PENAL E PROCESSO PENAL. APELAÇÃO CRIMINAL. ROUBO MAJORADO. CONDENAÇÃO. RECURSO DA DEFESA. TESE ABSOLUTÓRIA. VALIDADE DO RECONHECIMENTO FOTOGRÁFICO REALIZADO NA FASE INQUISITORIAL. OBSERVÂNCIA ÀS FORMALIDADES DO ART. 226 DO CPP. ACUSADO RECONHECIDO PESSOALMENTE PELA VÍTIMA NO DIA DA AUDIÊNCIA DE INSTRUÇÃO. SUFICIÊNCIA DE PROVAS DE AUTORIA DELITIVA. CONDENAÇÃO MANTIDA. REVISÃO DA PENA-BASE. CONSEQUÊNCIAS DO CRIMES VALORADAS NEGATIVAMENTE EM RAZÃO DO VALOR EXPRESSIVO DA RES SUBSTRACTA. POSSIBILIDADE. INCIDÊNCIA DA CONTINUIDADE DELITIVA. CRIMES APURADOS EM PROCESSO DISTINTOS. COMPETÊNCIA DO JUÍZO DAS EXECUÇÕES. RECURSO CONHECIDO E IMPROVIDO.

 


ACÓRDÃO



                        Vistos, relatados e discutidos estes autos, “acordam os componentes da Egrégia 2ª Câmara Especializada Criminal do Tribunal de Justiça do Estado do Piauí, à unanimidade, em consonância com o parecer ministerial, conhecer do recurso de apelação, mas para NEGAR-LHE PROVIMENTO, mantendo a sentença condenatória na integralidade, na forma do voto do(a) Relator(a).”

 

 

                        PLENÁRIO VIRTUAL DO EGRÉGIO TRIBUNAL DE JUSTIÇA DO ESTADO DO PIAUÍ, Teresina/PI, 16 a 23 de junho de 2023.

 

 

 


RELATÓRIO
Des. Erivan Lopes (Relator)
:


Trata-se de Apelação Criminal interposta por Walter Sousa Santos, em desafio à sentença proferida pelo Juízo da Vara Única da Comarca de Inhuma, que sentenciou o apelante pela prática do delito previsto no art. 157, § 2º-A, I, do Código Penal, impondo-lhe pena de 07 (sete) anos e 06 (seis) meses de reclusão e 150 (cento e cinquenta) dias-multa.
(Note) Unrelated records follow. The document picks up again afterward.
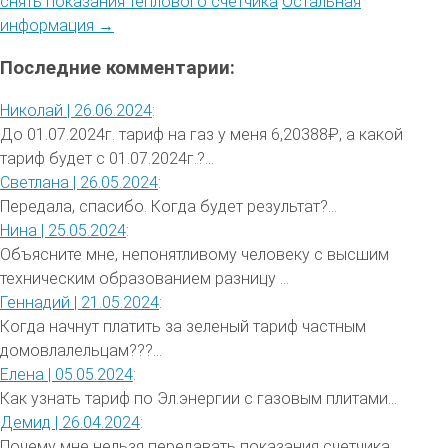
снять показания теплового счетчика
Остальная
информация →
Последние комментарии:
Николай |
26.06.2024
:
До 01.07.2024г. тариф на газ у меня 6,20388₽, а какой
тариф будет с 01.07.2024г.?...
Светлана |
26.05.2024
:
Передала, спасибо. Когда будет результат?...
Нина |
25.05.2024
:
Объясните мне, непонятливому человеку с высшим
техническим образованием разницу ...
Геннадий |
21.05.2024
:
Когда начнут платить за зеленый тариф частным
домовлалельцам???...
Елена |
05.05.2024
:
Как узнать тариф по Эл.энергии с газовым плитами...
Демид |
26.04.2024
:
Почему мне нельзя передавать показания счетчика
Nas razões recursais, a defesa requereu, em síntese: a) a absolvição do apelante por insuficiência de provas; b) o reconhecimento da continuidade delitiva entre o crime de roubo apurado nestes autos e o dos autos de n. 0000130-83.2019.8.18.0054; c) a fixação da pena-base no mínimo legal.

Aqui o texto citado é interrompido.